Given the presence of Rosenthal fibers in the recurrent surgical sample, a histological diagnosis of pilocytic astrocytoma was also considered. Notably, pilocytic astrocytomas have also been infrequently associated with H3 K27M mutation [2, 15–17]. However, given that Rosenthal fibers were seen only focally in the recurrent sample, coupled with the fact that the areas with Rosenthal fibers were negative for the H3 K27M immunostain, we interpret this finding to most likely represent reactive piloid gliosis near the prior surgical resection. Furthermore, pilocytic astrocytomas are generally diffusely positive for OLIG2 and SOX10 [18, 19], whereas in this case OLIG2 and SOX10 expression was seen in only a subset of cells. In fact, the low levels of OLIG2 and SOX10 immunostaining seen in this tumor are more consistent with what has been reported for subepenymomas [12, 18].

Somatic PTPN11 mutations are relatively infrequent in low grade glial neoplasms and have not been previously reported in subependymomas. There is one case in the literature describing an intraventricular subependymoma in a patient with Noonan Syndrome and a germline mutation in PTPN11 [20]. Of note, our patient did not have any signs/symptoms, nor an existing clinical diagnosis, of Noonan syndrome, though genomic sequencing of peripheral blood was not performed.

In both the previously published case as well as in our presented case, it is unclear if the PTPN11 mutation is a driver alteration linked to the emergence of the neoplasm, or if it is a passenger mutation. There is one report of high grade brainstem glioma harboring both PTPN11 and H3F3A mutations, as well as one patient in a cohort of pediatric glioma with co-occurrence of H3 K27M mutations and other alterations in the MAPK pathway, including in BRAF and FGFR1 [7, 21]. However, to our knowledge, this is the first case of low grade glial neoplasm of the spinal cord harboring both H3 K27M and PTPN11 mutations. It is possible that this tumor is part of a unique subset of low grade gliomas with paired alterations in H3 K27M and the MAPK pathway, and makes the case for inclusion of these variants in the workup of histomorphologically low grade glial neoplasms. While the patient described here survived five years to date since diagnosis, the prognosis of such a mutation combination in this setting is still poorly understood and requires further investigation.

Conclusion

We present the first reported case of a low grade thoracic spinal glioma harboring both H3 K27M and PTPN11 mutations. The tumor is slow growing, but showed some radiographic progression over the course of 3 years. Histopathological analysis of both the primary and recurrent tumor demonstrated a cytologically bland glial neoplasm with a low proliferation index.
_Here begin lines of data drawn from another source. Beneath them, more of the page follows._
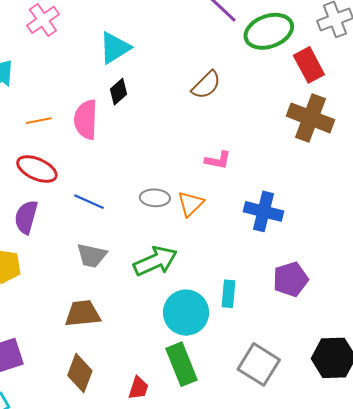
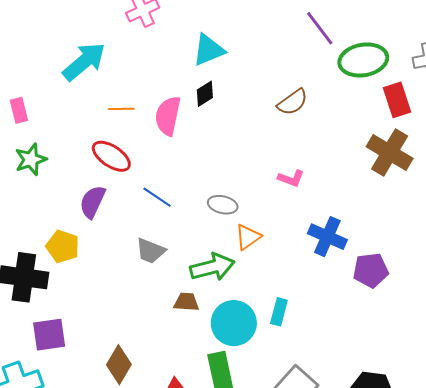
orange triangle: (191, 204) -> (248, 237), moved
purple pentagon: (291, 279) -> (371, 270), moved
brown trapezoid: (83, 314) -> (186, 302), moved, size x0.7

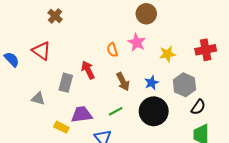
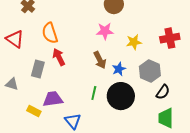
pink star: (137, 42) -> (105, 31), turned -30
orange semicircle: (112, 50) -> (50, 33), moved, size x1.5
brown arrow: (123, 82) -> (100, 60), moved
green line: (116, 111) -> (94, 93), moved, turned -48

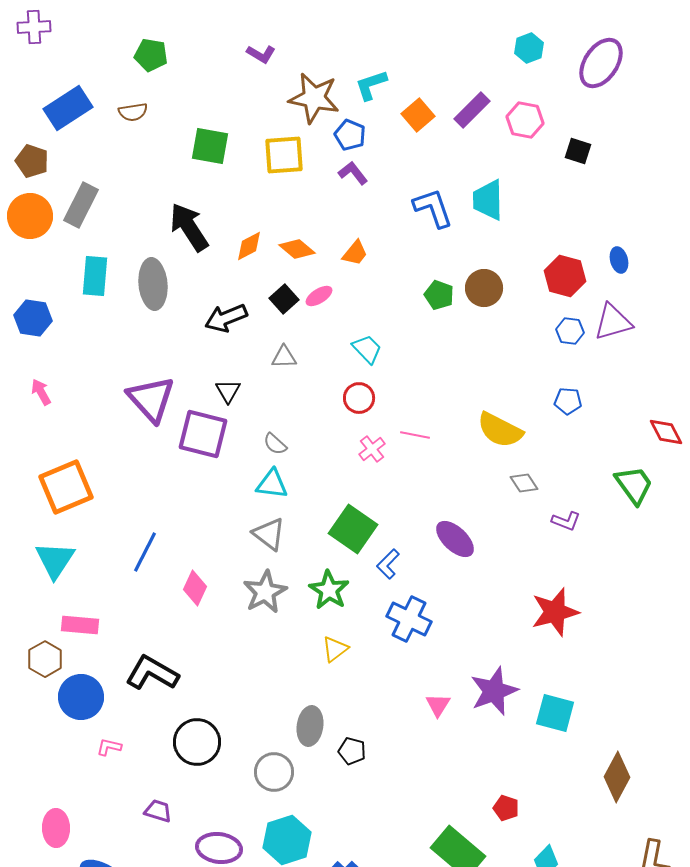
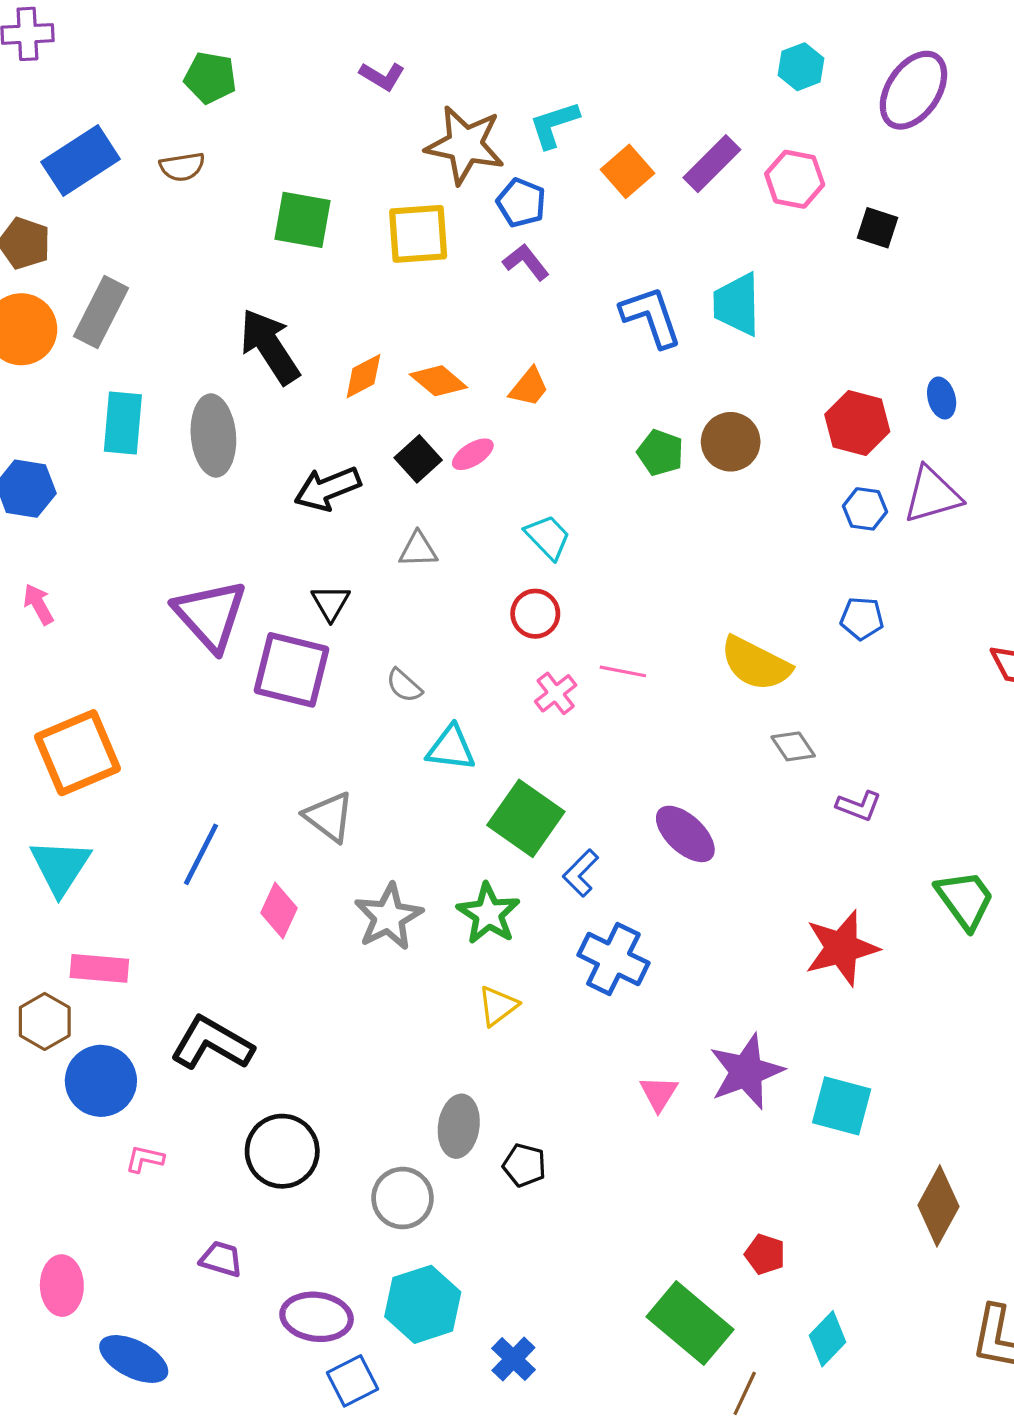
cyan triangle: (272, 484) -> (451, 748), moved
green trapezoid: (634, 485) -> (965, 900), moved
gray triangle: (269, 534) -> (329, 817), moved

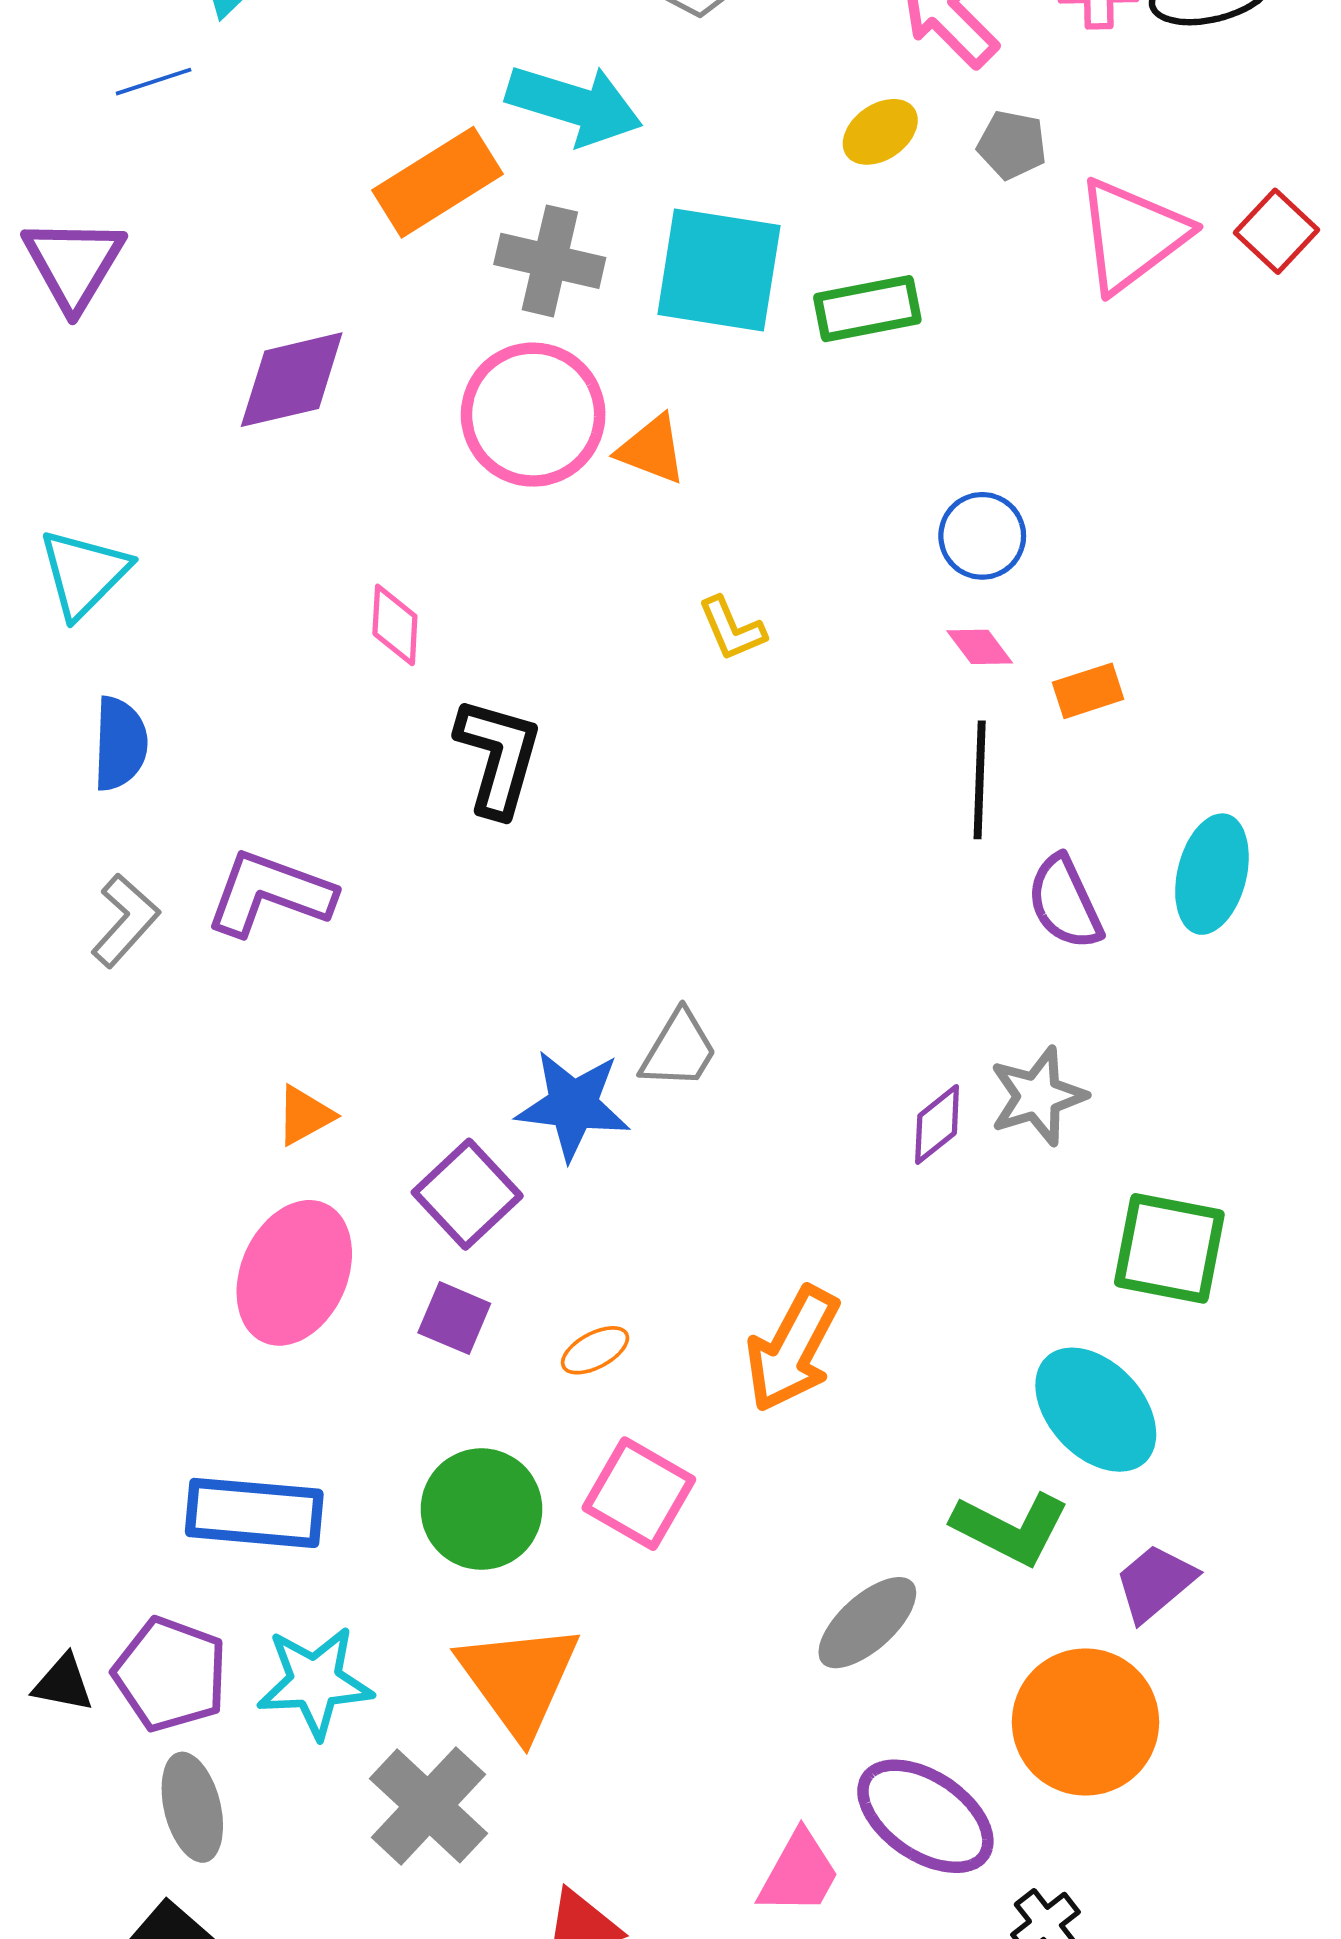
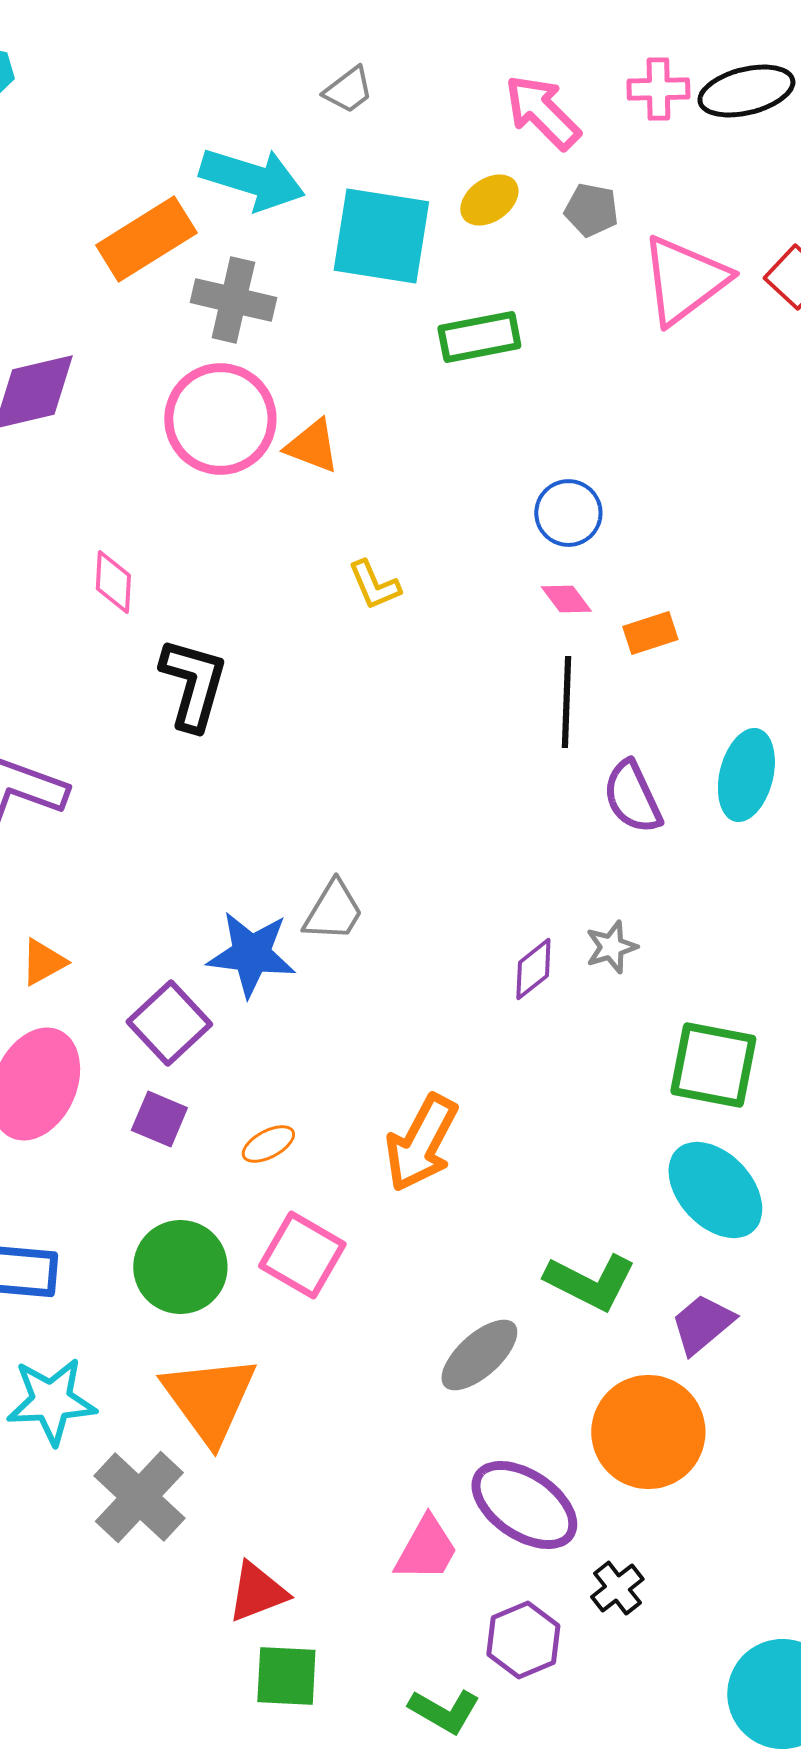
cyan square: (719, 270) -> (381, 236), moved
gray star: (1038, 1096) -> (611, 947), size x0.7
cyan ellipse: (1096, 1410) -> (715, 1190), moved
Interestingly, DNA methylation analysis demonstrated that the tumor clustered with H3 K27M gliomas and MYB low grade gliomas. Thus, the prognostic significance of co-occurring H3 K27M and PTPN11 mutations is poorly understood in this context and merits further investigation. As building evidence suggests H3 K27M-mutant gliomas with concurrent BRAF mutations behave less aggressively than those with isolated H3 K27M mutations [14], this case may represent a unique subset of LGG with paired H3 K27M and MAPK alterations. Further, this case highlights the potential utility of long-term follow-up of patients with low grade tumors and prognostically worrisome genetic variants.

Additional file 1: Figure 1. Pre-operative imaging and intraoperative images of second resection. (A) Sagittal T1 post-contrast MRI at 32 months demonstrating new contrast enhancement (B) Debulking of recurrent intramedullary tumor with no clear margins from spinal cord. (C) Extensive tumor debulking with improved mass effect on the spinal cord.